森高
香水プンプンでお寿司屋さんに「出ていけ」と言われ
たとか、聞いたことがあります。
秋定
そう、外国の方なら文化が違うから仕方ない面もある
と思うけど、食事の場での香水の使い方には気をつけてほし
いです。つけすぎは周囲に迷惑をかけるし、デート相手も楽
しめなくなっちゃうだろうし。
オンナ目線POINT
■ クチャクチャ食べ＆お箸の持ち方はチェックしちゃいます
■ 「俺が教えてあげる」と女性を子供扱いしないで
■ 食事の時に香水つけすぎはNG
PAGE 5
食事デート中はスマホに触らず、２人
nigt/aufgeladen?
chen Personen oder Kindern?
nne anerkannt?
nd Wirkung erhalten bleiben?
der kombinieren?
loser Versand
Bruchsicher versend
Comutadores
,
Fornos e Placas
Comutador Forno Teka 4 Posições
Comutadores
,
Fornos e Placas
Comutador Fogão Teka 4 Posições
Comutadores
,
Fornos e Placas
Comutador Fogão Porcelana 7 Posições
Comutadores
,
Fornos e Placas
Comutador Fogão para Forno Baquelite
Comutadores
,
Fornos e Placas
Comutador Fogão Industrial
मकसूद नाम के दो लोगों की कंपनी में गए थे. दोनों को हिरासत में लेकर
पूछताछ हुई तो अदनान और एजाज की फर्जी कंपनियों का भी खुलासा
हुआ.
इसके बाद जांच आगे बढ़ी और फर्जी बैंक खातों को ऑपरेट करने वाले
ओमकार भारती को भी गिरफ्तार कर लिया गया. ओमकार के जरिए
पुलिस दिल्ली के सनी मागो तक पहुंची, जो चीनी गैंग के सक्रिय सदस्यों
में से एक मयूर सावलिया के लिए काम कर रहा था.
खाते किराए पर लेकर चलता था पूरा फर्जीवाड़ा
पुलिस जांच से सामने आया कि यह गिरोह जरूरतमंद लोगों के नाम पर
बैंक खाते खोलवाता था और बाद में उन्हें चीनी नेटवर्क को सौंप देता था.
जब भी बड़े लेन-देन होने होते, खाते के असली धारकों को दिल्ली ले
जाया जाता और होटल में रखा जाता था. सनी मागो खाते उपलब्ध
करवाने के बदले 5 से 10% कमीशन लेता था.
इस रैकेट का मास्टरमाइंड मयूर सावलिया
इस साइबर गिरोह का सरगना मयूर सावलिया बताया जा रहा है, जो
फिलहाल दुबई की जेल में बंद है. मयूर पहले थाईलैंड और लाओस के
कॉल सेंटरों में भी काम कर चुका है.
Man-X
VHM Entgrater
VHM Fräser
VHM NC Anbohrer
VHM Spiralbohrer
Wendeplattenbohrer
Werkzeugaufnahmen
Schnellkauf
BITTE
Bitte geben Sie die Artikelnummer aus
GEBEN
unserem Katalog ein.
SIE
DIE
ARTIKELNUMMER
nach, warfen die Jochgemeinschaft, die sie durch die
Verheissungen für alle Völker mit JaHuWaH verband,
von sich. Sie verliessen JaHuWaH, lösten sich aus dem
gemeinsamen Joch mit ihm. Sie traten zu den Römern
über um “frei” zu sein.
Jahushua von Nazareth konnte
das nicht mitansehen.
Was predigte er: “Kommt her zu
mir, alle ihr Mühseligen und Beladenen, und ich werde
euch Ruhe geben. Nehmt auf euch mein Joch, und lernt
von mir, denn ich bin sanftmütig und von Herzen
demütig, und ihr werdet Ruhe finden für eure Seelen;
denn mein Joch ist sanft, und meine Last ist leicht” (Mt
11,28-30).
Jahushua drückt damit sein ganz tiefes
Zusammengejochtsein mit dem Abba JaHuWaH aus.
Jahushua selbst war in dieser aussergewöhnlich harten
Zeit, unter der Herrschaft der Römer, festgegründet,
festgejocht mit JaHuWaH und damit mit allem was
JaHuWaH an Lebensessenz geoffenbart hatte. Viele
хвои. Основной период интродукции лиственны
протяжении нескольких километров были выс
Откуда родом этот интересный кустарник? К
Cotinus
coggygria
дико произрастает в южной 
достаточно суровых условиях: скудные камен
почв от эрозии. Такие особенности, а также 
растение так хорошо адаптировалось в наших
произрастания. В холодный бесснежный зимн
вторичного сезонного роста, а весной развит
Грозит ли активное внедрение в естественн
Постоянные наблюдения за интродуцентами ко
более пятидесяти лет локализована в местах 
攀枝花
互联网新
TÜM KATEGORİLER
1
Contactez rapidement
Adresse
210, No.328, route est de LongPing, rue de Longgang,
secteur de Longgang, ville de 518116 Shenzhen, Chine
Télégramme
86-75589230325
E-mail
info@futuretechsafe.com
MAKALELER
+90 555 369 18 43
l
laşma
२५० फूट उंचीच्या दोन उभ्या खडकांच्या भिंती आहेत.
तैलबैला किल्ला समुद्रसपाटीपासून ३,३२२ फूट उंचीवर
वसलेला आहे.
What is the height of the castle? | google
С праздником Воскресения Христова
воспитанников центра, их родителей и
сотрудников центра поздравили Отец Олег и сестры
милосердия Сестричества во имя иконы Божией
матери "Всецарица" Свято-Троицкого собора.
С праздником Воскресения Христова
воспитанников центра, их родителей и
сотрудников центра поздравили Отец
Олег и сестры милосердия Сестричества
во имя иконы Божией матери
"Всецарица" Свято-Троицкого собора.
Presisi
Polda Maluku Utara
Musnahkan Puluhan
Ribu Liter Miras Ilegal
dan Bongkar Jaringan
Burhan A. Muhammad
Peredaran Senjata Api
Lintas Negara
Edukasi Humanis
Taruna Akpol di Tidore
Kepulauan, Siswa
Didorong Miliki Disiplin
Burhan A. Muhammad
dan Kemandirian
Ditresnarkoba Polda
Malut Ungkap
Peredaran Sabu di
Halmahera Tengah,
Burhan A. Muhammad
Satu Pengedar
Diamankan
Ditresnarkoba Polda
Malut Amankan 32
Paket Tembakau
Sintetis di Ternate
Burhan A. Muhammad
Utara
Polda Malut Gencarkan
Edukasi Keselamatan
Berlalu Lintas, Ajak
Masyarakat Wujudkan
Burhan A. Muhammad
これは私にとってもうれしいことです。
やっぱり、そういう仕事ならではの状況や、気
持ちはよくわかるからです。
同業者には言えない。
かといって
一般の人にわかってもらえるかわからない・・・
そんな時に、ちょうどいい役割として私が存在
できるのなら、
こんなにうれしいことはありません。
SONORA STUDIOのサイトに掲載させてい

──────────────────────────────

Task directions: Copy out the whole listing exactly.

Worked solution:
森高
香水プンプンでお寿司屋さんに「出ていけ」と言われ
たとか、聞いたことがあります。
秋定
そう、外国の方なら文化が違うから仕方ない面もある
と思うけど、食事の場での香水の使い方には気をつけてほし
いです。つけすぎは周囲に迷惑をかけるし、デート相手も楽
しめなくなっちゃうだろうし。
オンナ目線POINT
■ クチャクチャ食べ＆お箸の持ち方はチェックしちゃいます
■ 「俺が教えてあげる」と女性を子供扱いしないで
■ 食事の時に香水つけすぎはNG
PAGE 5
食事デート中はスマホに触らず、２人
nigt/aufgeladen?
chen Personen oder Kindern?
nne anerkannt?
nd Wirkung erhalten bleiben?
der kombinieren?
loser Versand
Bruchsicher versend
Comutadores
,
Fornos e Placas
Comutador Forno Teka 4 Posições
Comutadores
,
Fornos e Placas
Comutador Fogão Teka 4 Posições
Comutadores
,
Fornos e Placas
Comutador Fogão Porcelana 7 Posições
Comutadores
,
Fornos e Placas
Comutador Fogão para Forno Baquelite
Comutadores
,
Fornos e Placas
Comutador Fogão Industrial
मकसूद नाम के दो लोगों की कंपनी में गए थे. दोनों को हिरासत में लेकर
पूछताछ हुई तो अदनान और एजाज की फर्जी कंपनियों का भी खुलासा
हुआ.
इसके बाद जांच आगे बढ़ी और फर्जी बैंक खातों को ऑपरेट करने वाले
ओमकार भारती को भी गिरफ्तार कर लिया गया. ओमकार के जरिए
पुलिस दिल्ली के सनी मागो तक पहुंची, जो चीनी गैंग के सक्रिय सदस्यों
में से एक मयूर सावलिया के लिए काम कर रहा था.
खाते किराए पर लेकर चलता था पूरा फर्जीवाड़ा
पुलिस जांच से सामने आया कि यह गिरोह जरूरतमंद लोगों के नाम पर
बैंक खाते खोलवाता था और बाद में उन्हें चीनी नेटवर्क को सौंप देता था.
जब भी बड़े लेन-देन होने होते, खाते के असली धारकों को दिल्ली ले
जाया जाता और होटल में रखा जाता था. सनी मागो खाते उपलब्ध
करवाने के बदले 5 से 10% कमीशन लेता था.
इस रैकेट का मास्टरमाइंड मयूर सावलिया
इस साइबर गिरोह का सरगना मयूर सावलिया बताया जा रहा है, जो
फिलहाल दुबई की जेल में बंद है. मयूर पहले थाईलैंड और लाओस के
कॉल सेंटरों में भी काम कर चुका है.
Man-X
VHM Entgrater
VHM Fräser
VHM NC Anbohrer
VHM Spiralbohrer
Wendeplattenbohrer
Werkzeugaufnahmen
Schnellkauf
BITTE
Bitte geben Sie die Artikelnummer aus
GEBEN
unserem Katalog ein.
SIE
DIE
ARTIKELNUMMER
nach, warfen die Jochgemeinschaft, die sie durch die
Verheissungen für alle Völker mit JaHuWaH verband,
von sich. Sie verliessen JaHuWaH, lösten sich aus dem
gemeinsamen Joch mit ihm. Sie traten zu den Römern
über um “frei” zu sein.
Jahushua von Nazareth konnte
das nicht mitansehen.
Was predigte er: “Kommt her zu
mir, alle ihr Mühseligen und Beladenen, und ich werde
euch Ruhe geben. Nehmt auf euch mein Joch, und lernt
von mir, denn ich bin sanftmütig und von Herzen
demütig, und ihr werdet Ruhe finden für eure Seelen;
denn mein Joch ist sanft, und meine Last ist leicht” (Mt
11,28-30).
Jahushua drückt damit sein ganz tiefes
Zusammengejochtsein mit dem Abba JaHuWaH aus.
Jahushua selbst war in dieser aussergewöhnlich harten
Zeit, unter der Herrschaft der Römer, festgegründet,
festgejocht mit JaHuWaH und damit mit allem was
JaHuWaH an Lebensessenz geoffenbart hatte. Viele
хвои. Основной период интродукции лиственны
протяжении нескольких километров были выс
Откуда родом этот интересный кустарник? К
Cotinus
coggygria
дико произрастает в южной 
достаточно суровых условиях: скудные камен
почв от эрозии. Такие особенности, а также 
растение так хорошо адаптировалось в наших
произрастания. В холодный бесснежный зимн
вторичного сезонного роста, а весной развит
Грозит ли активное внедрение в естественн
Постоянные наблюдения за интродуцентами ко
более пятидесяти лет локализована в местах 
攀枝花
互联网新
TÜM KATEGORİLER
1
Contactez rapidement
Adresse
210, No.328, route est de LongPing, rue de Longgang,
secteur de Longgang, ville de 518116 Shenzhen, Chine
Télégramme
86-75589230325
E-mail
info@futuretechsafe.com
MAKALELER
+90 555 369 18 43
l
laşma
२५० फूट उंचीच्या दोन उभ्या खडकांच्या भिंती आहेत.
तैलबैला किल्ला समुद्रसपाटीपासून ३,३२२ फूट उंचीवर
वसलेला आहे.
What is the height of the castle? | google
С праздником Воскресения Христова
воспитанников центра, их родителей и
сотрудников центра поздравили Отец Олег и сестры
милосердия Сестричества во имя иконы Божией
матери "Всецарица" Свято-Троицкого собора.
С праздником Воскресения Христова
воспитанников центра, их родителей и
сотрудников центра поздравили Отец
Олег и сестры милосердия Сестричества
во имя иконы Божией матери
"Всецарица" Свято-Троицкого собора.
Presisi
Polda Maluku Utara
Musnahkan Puluhan
Ribu Liter Miras Ilegal
dan Bongkar Jaringan
Burhan A. Muhammad
Peredaran Senjata Api
Lintas Negara
Edukasi Humanis
Taruna Akpol di Tidore
Kepulauan, Siswa
Didorong Miliki Disiplin
Burhan A. Muhammad
dan Kemandirian
Ditresnarkoba Polda
Malut Ungkap
Peredaran Sabu di
Halmahera Tengah,
Burhan A. Muhammad
Satu Pengedar
Diamankan
Ditresnarkoba Polda
Malut Amankan 32
Paket Tembakau
Sintetis di Ternate
Burhan A. Muhammad
Utara
Polda Malut Gencarkan
Edukasi Keselamatan
Berlalu Lintas, Ajak
Masyarakat Wujudkan
Burhan A. Muhammad
これは私にとってもうれしいことです。
やっぱり、そういう仕事ならではの状況や、気
持ちはよくわかるからです。
同業者には言えない。
かといって
一般の人にわかってもらえるかわからない・・・
そんな時に、ちょうどいい役割として私が存在
できるのなら、
こんなにうれしいことはありません。
SONORA STUDIOのサイトに掲載させてい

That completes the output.